Yes, says a group of religious leaders, celebrities, and politicians launching an advertising campaign against dirt-dishing small talk. (See story, page 2.) They hope to start a grass-roots movement that will make tittle-tattlers think twice before wagging their tongues and hurting others.
From cave fires to office water coolers to the Internet, humans have for too long taken malicious gossip for granted. One prominent Washington socialite so reveled in political gossip that she had a sofa pillow that read: "If you can't say something good about someone, sit right here by me."

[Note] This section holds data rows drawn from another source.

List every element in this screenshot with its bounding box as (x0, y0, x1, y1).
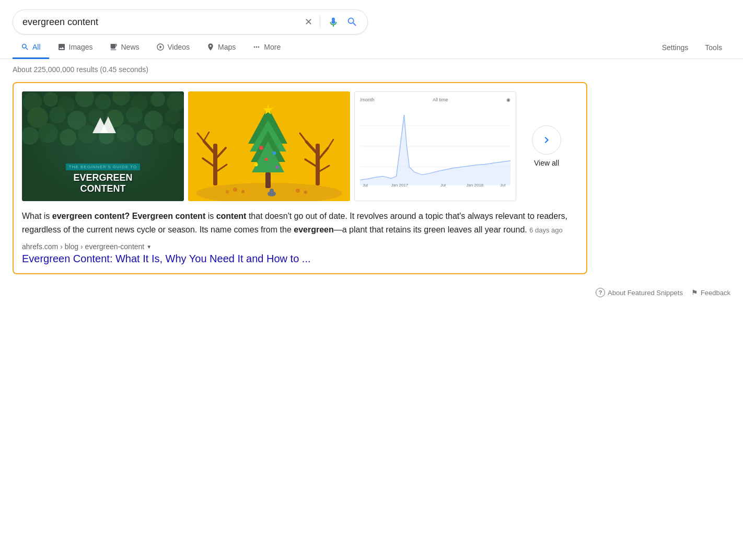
clear-icon[interactable]: ✕ (305, 16, 312, 28)
snippet-image-2[interactable] (188, 91, 350, 201)
page-footer: ? About Featured Snippets ⚑ Feedback (0, 283, 743, 302)
info-icon: ? (596, 288, 605, 297)
svg-text:Jan 2018: Jan 2018 (467, 183, 484, 188)
svg-text:Jul: Jul (500, 183, 505, 188)
tab-maps[interactable]: Maps (198, 37, 244, 59)
svg-point-48 (254, 163, 258, 167)
news-icon (109, 43, 118, 51)
divider (320, 16, 320, 28)
search-icons: ✕ (305, 16, 358, 28)
result-link[interactable]: Evergreen Content: What It Is, Why You N… (22, 253, 578, 265)
results-info: About 225,000,000 results (0.45 seconds) (0, 59, 743, 78)
snippet-image-3[interactable]: /month All time ◉ Jul Jan 2017 Jul Jan 2… (354, 91, 516, 201)
tab-videos[interactable]: Videos (148, 37, 199, 59)
trees-logo (82, 107, 124, 138)
mic-icon[interactable] (328, 16, 339, 28)
tab-videos-label: Videos (168, 43, 190, 51)
images-icon (57, 43, 66, 51)
nav-right: Settings Tools (654, 37, 730, 58)
more-dots-icon (252, 43, 261, 51)
tab-all-label: All (32, 43, 41, 51)
svg-point-21 (60, 129, 76, 146)
svg-point-60 (296, 189, 300, 193)
feedback-icon: ⚑ (691, 288, 698, 297)
maps-icon (206, 43, 215, 51)
svg-point-20 (38, 123, 58, 143)
trees-illustration (188, 91, 350, 201)
svg-rect-32 (213, 144, 217, 185)
svg-point-47 (265, 158, 268, 161)
trends-chart: Jul Jan 2017 Jul Jan 2018 Jul (360, 104, 510, 188)
all-search-icon (21, 43, 29, 51)
guide-label: THE BEGINNER'S GUIDE TO (66, 164, 140, 170)
svg-point-25 (136, 129, 153, 146)
svg-text:Jul: Jul (363, 183, 368, 188)
tab-news-label: News (121, 43, 139, 51)
view-all-arrow-button[interactable] (532, 125, 561, 155)
settings-button[interactable]: Settings (654, 37, 697, 58)
about-featured-snippets[interactable]: ? About Featured Snippets (596, 288, 683, 297)
snippet-breadcrumb: ahrefs.com › blog › evergreen-content ▼ (22, 242, 578, 251)
evergreen-title: EVERGREENCONTENT (22, 172, 184, 195)
svg-point-3 (43, 92, 58, 107)
image-overlay-text: THE BEGINNER'S GUIDE TO EVERGREENCONTENT (22, 161, 184, 195)
svg-point-18 (165, 109, 180, 124)
tools-button[interactable]: Tools (696, 37, 730, 58)
tab-maps-label: Maps (218, 43, 236, 51)
tab-news[interactable]: News (101, 37, 147, 59)
search-bar-area: evergreen content ✕ (0, 0, 743, 34)
search-box: evergreen content ✕ (13, 9, 368, 34)
svg-point-63 (270, 189, 274, 193)
svg-text:Jan 2017: Jan 2017 (391, 183, 409, 188)
arrow-right-icon (540, 134, 553, 146)
svg-point-49 (275, 166, 278, 169)
svg-point-16 (126, 107, 143, 123)
videos-icon (156, 43, 165, 51)
chart-labels: /month All time ◉ (360, 97, 510, 102)
svg-point-9 (150, 92, 165, 107)
snippet-text: What is evergreen content? Evergreen con… (22, 209, 578, 236)
svg-point-61 (304, 191, 307, 194)
svg-point-46 (273, 151, 276, 155)
nav-tabs: All Images News Videos Maps More Se (0, 37, 743, 59)
svg-rect-50 (316, 144, 320, 185)
search-input[interactable]: evergreen content (22, 17, 299, 28)
tab-images-label: Images (69, 43, 93, 51)
tab-more[interactable]: More (244, 37, 289, 59)
tab-more-label: More (264, 43, 281, 51)
featured-snippets-label: About Featured Snippets (608, 289, 683, 297)
svg-point-45 (259, 146, 263, 150)
breadcrumb-text: ahrefs.com › blog › evergreen-content (22, 242, 144, 251)
feedback-button[interactable]: ⚑ Feedback (691, 288, 730, 297)
tab-images[interactable]: Images (49, 37, 101, 59)
snippet-timestamp: 6 days ago (529, 226, 563, 234)
snippet-image-1[interactable]: THE BEGINNER'S GUIDE TO EVERGREENCONTENT (22, 91, 184, 201)
svg-point-12 (49, 107, 66, 123)
svg-point-0 (332, 18, 335, 21)
images-row: THE BEGINNER'S GUIDE TO EVERGREENCONTENT (22, 91, 578, 201)
svg-text:Jul: Jul (440, 183, 446, 188)
view-all-label[interactable]: View all (534, 159, 559, 167)
svg-point-59 (226, 190, 229, 194)
svg-point-58 (241, 190, 245, 193)
view-all-area: View all (520, 91, 573, 201)
svg-point-26 (155, 125, 173, 144)
svg-rect-39 (265, 172, 271, 188)
svg-point-57 (233, 188, 237, 192)
feedback-label: Feedback (701, 289, 730, 297)
tab-all[interactable]: All (13, 37, 49, 59)
search-submit-icon[interactable] (346, 16, 358, 28)
breadcrumb-dropdown[interactable]: ▼ (146, 244, 152, 250)
featured-snippet: THE BEGINNER'S GUIDE TO EVERGREENCONTENT (13, 82, 587, 274)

Gossip has become a media industry, sustaining supermarket tabloids, TV shows about Hollywood stars, and websites devoted to spreading unsubstantiated rumors. So strong is the public appetite for gossip about celebrities that it forced a chauffeur for Princess Diana to drive too fast in order to avoid the paparazzi.
The new anti-gossip group, with the same name as its website, WordsCanHeal.org, may be the Dutch boy with his finger in the dike, but with gossip flying at the click of a mouse these days, something must be done.
In fact, in a poll commissioned by the group, some 70 to 80 percent of Americans say that gossip is a problem. Obviously, people are waiting for someone to lead.
Speaking ill of others behind their backs is a signal that the gossiper could use a lesson in self-respect. Loose lips sink ships, and ruining reputations with cruel rumors only sinks the perpetrator into a moral morass.
At its best, gossip is a sign of love and joy for others, a way to feel close. But when gossip becomes slander, it's a denial of truth.
Many companies now try to stop rumors in the workplace before they start. The best ways are to keep up a regular flow of information and to keep workers from being bored. Chronic rumormongers who defame others are thus quickly found out.
Backbiting gossip only coarsens society. But if enough people use words to heal rather than hurt, gossip may no longer be taken for granted.